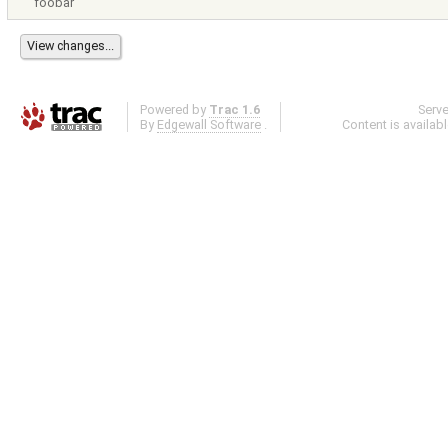
foobar
Powered by
Trac 1.6
Serv
By
Edgewall Software
.
Content is availab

──────────

→ **Required action**
Drop every image, please, and write out the data above exactly as shown.

→ **Response area**
foobar
Powered by
Trac 1.6
Serv
By
Edgewall Software
.
Content is availab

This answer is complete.